保険は「お金を調達する手段」でしかない
【美香】でも、30代や40代でがんにかかった人がテレビで「保険に入っていなくて、後悔している」みたいな話をしているのを見ると、やっぱりがん保険は必要かも? と感じてしまいます。
【後田】そうですよね。私も、お客様から連絡を受けて、動揺することがあります。一番動揺するのは、こういう電話を受けたときです。「後田さんの本を読んで、直接お話も聞いて納得したうえで、私は医療保険とがん保険を解約しました。でも、その後、がんが見つかって、正直、後悔しています。後田さんを責めるつもりはないけれど、今の気持ちはお伝えしておきたい」と。
【有司】そういうこともあるんだ。
【後田】今後も、あるかもしれません。電話でお話をうかがいながら、心拍数がどんどん上がるんです。こればかりはどうしようもないです。
【美香】それは、きつそうですね。
【後田】はい。そこで思うんです。お客様の体験談に、これほど激しく動揺する自分がいる。だからこそ、何度でも、がん保険は「お金を調達する手段」でしかないことを、確認したいと。お金のことについて、正しく判断したい。そう思っているはずなのに、いつのまにか、後悔しないことが目的になりやすい。だから、落ち着いて考え直す必要があると、自分に言い聞かせています。
「後悔しないように」と考えてもキリがない
【美香】後悔しないことが目的ではダメなんですか? 後悔はしたくないです。
【後田】そうですよね。ただ、「後で嘆かないように……」と考えたら、際限がないんです。がんの診断時の給付金はもちろん、抗がん剤治療を受けるときとか、通院にも対応してほしいとか、ありとあらゆる保障を足していくことになるでしょう。そうすると支払う保険料はどんどん増えますよ。しかも、保険会社側の取り分が圧倒的に多い取引なんです。保険会社が数十パーセントを取ると見られる取引の機会を拡大することになります。

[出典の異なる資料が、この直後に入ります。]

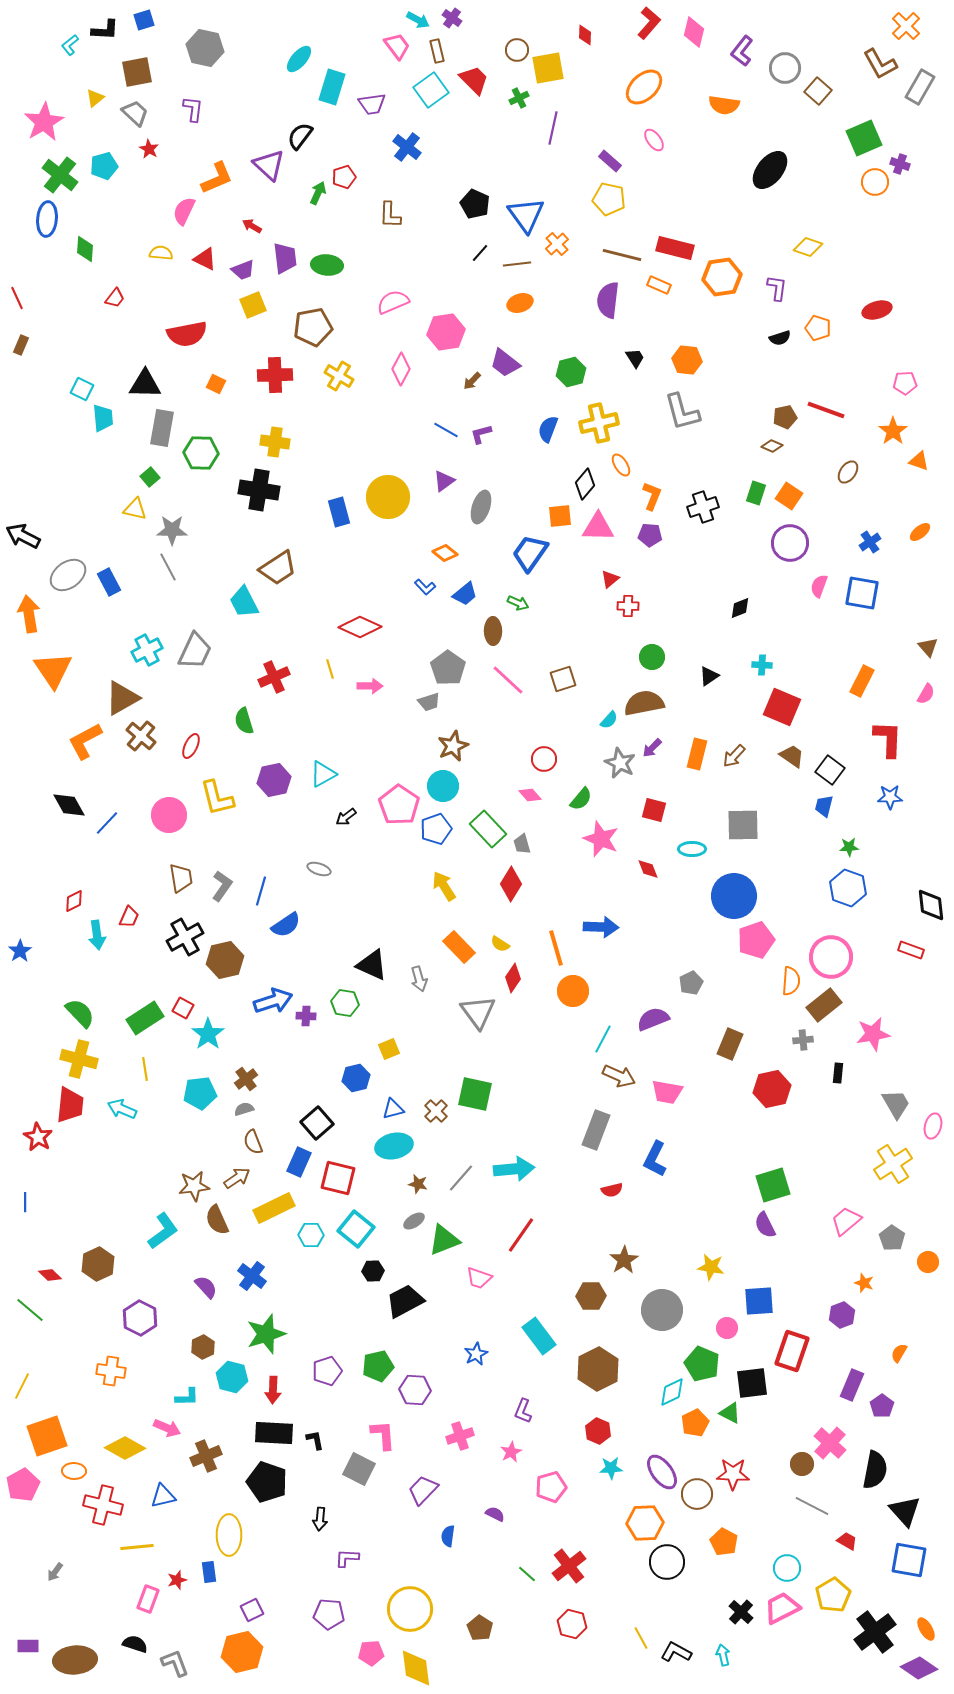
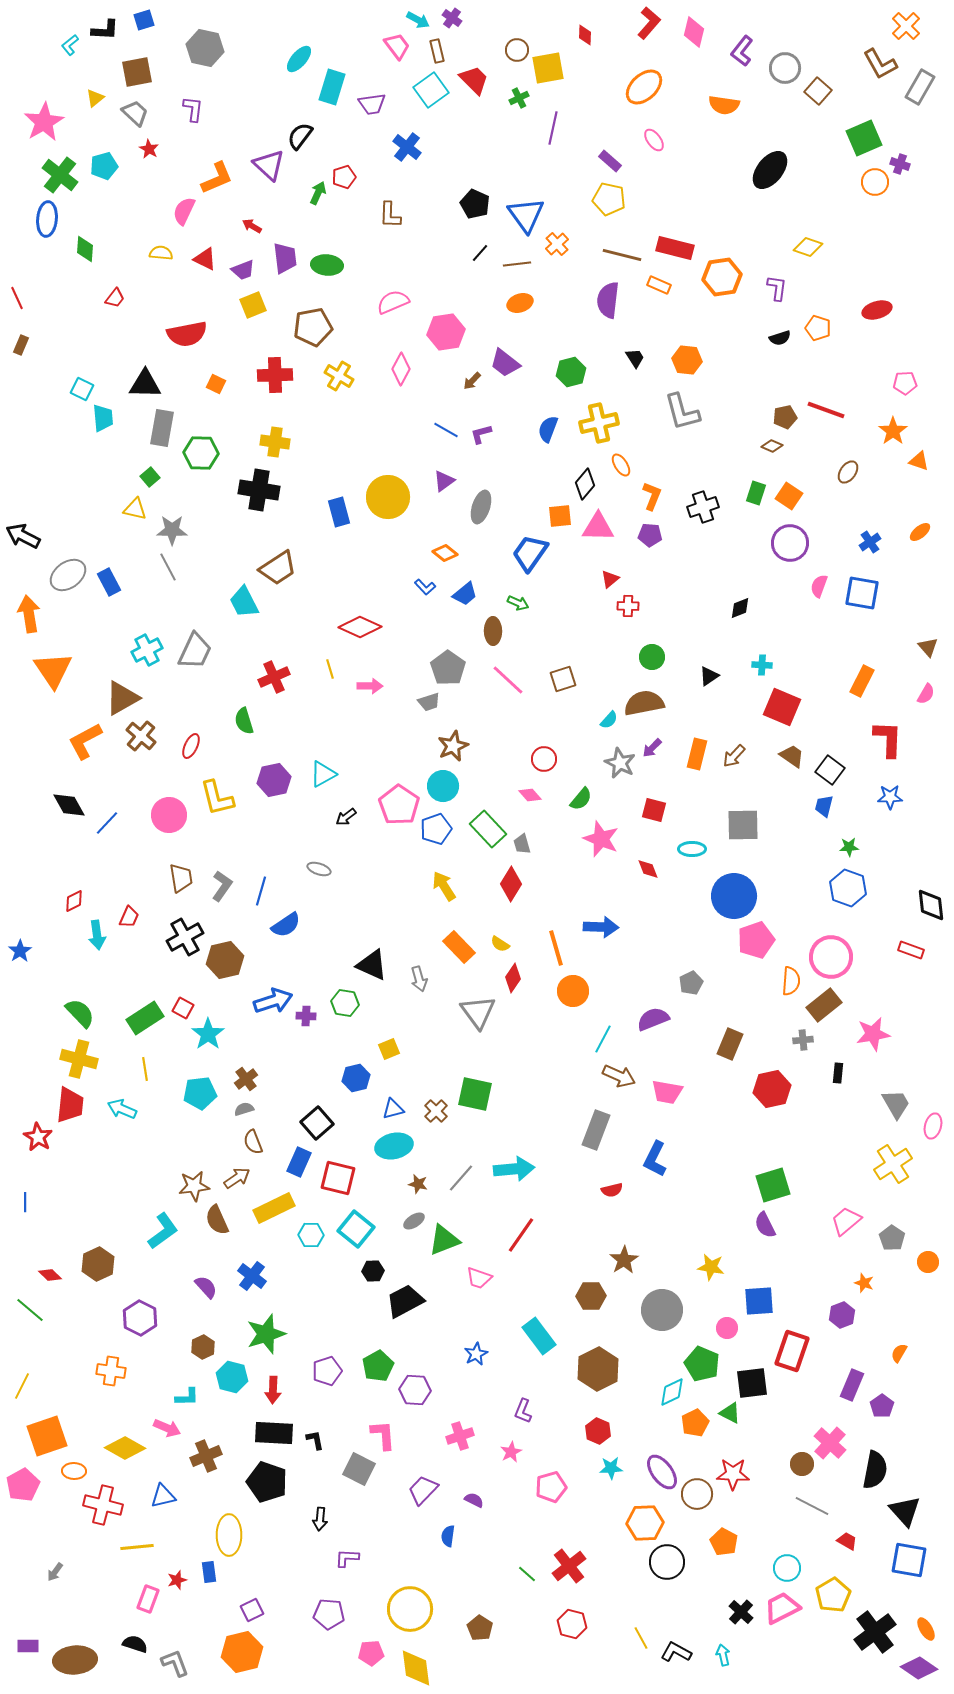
green pentagon at (378, 1366): rotated 16 degrees counterclockwise
purple semicircle at (495, 1514): moved 21 px left, 14 px up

【有司】そういう……気持ちの整理って、簡単にできますかね?
【後田】いいえ。がんにかかれば、誰でも動揺します。まして、がん保険を解約した後にかかれば、なおさら動揺して、そんなお客様の話を聞く私も、気持ちを整理するどころではありません。お客様は「どうしてくれるんだ?」とはおっしゃいません。それでも、体感としては、そう言われたような感覚が残ります。そこで「だからこそ!」と、自分を落ち着かせる、その繰り返しです。